I don’t know if that would really work, but I think we should have an open mind to non-human-like possibilities of this sort.

  1. ^

    The diagram here is a “default” brain-like AGI, in the sense that I depict two main ingredients leading to the AGI’s goals, but maybe future programmers will include other ingredients as well.

  2. ^

    For example, maybe it will turn out that an AGI can make gray goo, while an equally intelligent (or even a much more intelligent) AGI cannot make a “gray goo defense system”, because no such thing exists. The balance between offense and defense (or more specifically, between destruction and prevention-of-destruction) is not preordained, it’s a specific question about the space of technological possibilities, a question whose answer is not necessarily obvious in advance. That said, any child who has played with blocks, or any adult who has watched a war documentary, might guess that causing destruction will be much, much easier than preventing destruction, and that is indeed my guess as well. (Sorta-related paper.)

  3. ^

    Two years ago I wrote the blog post Book review: Rethinking consciousness. My thoughts about consciousness right now are pretty similar to what they were back then. I haven’t really had time to dive into it more.

  4. ^

    My impression is that western educated industrialized culture is generally much more into “teaching by explicit instruction and feedback” than most cultures at most times, and that people often go overboard in assuming that this explicit teaching & feedback is essential, even in situations where it’s not. See Lancy, Anthropology of Childhood, pp. 168–174 and 205–212. (“It’s hard to conclude other than that active or direct teaching/​instruction is rare in cultural transmission, and that when it occurs, it is not aimed at critical subsistence and survival skills – the area most obviously affected by natural selection – but, rather, at controlling and managing the child’s behavior.”) (And note that “controlling and managing the child’s behavior” seems to have little overlap with “reinforce how we want them to behave as adults”, if I understand correctly.)

  5. ^

    For example, silicon chips might have a clock rate of 2 GHz (i.e. switching every 0.5 nanoseconds), whereas my low-confidence impression is that most neuron operations (with some exceptions) involve a time accuracy of maybe 5 milliseconds.

  6. ^

    When you’re watching or thinking about a person that you like and admire, then you’re liable to like what they do, imitate what they do, and adopt their values. Conversely, when you’re watching or thinking about a person that you think of as annoying and bad, you’re not liable to imitate them; maybe you even update away from them. My hunch is that part of this behavior is innate, and that there’s some dedicated signal in your Steering Subsystem (hypothalamus & brainstem) tracking the perceived social status of whoever you’re thinking about or attending to at any particular moment.

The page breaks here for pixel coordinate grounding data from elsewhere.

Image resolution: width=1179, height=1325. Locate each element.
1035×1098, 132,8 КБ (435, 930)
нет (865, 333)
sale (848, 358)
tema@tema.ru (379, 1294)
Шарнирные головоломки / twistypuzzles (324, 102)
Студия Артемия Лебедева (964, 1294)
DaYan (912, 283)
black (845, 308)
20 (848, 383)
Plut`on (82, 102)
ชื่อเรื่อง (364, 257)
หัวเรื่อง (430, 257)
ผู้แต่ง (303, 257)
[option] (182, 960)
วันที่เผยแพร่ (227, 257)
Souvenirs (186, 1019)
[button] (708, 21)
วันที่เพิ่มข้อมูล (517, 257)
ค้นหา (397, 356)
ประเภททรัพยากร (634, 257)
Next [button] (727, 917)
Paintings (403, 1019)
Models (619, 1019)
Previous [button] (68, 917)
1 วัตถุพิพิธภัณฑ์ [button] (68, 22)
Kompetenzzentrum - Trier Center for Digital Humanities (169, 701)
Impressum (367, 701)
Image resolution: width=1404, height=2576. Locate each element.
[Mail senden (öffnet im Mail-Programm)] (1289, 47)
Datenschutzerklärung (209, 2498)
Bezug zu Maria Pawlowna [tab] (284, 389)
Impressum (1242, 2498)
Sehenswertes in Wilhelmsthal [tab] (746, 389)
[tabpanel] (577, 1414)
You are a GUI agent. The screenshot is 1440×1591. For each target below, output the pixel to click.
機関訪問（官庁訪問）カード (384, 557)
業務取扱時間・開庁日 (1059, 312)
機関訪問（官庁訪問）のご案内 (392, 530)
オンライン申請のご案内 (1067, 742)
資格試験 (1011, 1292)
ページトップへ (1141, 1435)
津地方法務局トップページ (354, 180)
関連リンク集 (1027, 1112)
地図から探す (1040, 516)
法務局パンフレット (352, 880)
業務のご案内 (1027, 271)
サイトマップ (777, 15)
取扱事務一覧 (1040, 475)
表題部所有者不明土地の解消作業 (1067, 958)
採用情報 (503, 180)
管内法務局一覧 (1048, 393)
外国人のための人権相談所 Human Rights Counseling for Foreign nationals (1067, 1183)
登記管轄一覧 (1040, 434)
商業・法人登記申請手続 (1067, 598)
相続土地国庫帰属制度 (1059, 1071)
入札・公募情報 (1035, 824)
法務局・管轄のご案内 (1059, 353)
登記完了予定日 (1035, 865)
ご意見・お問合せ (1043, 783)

    If I’m raising a child, I don’t have much choice in the matter—I hope that my child looks up to me, his loving parent, and I hope that my child does not look up to the kid in his class with failing grades and a penchant for violent crime. But it could very well wind up being the opposite. Especially when he’s a teen. But in the AGI case, maybe we don’t have to leave it to chance! Maybe we can just pick the people whom we or or don’t want the AGI to admire, and adjust the “perceived social status” register in the AGI’s algorithm to make that happen.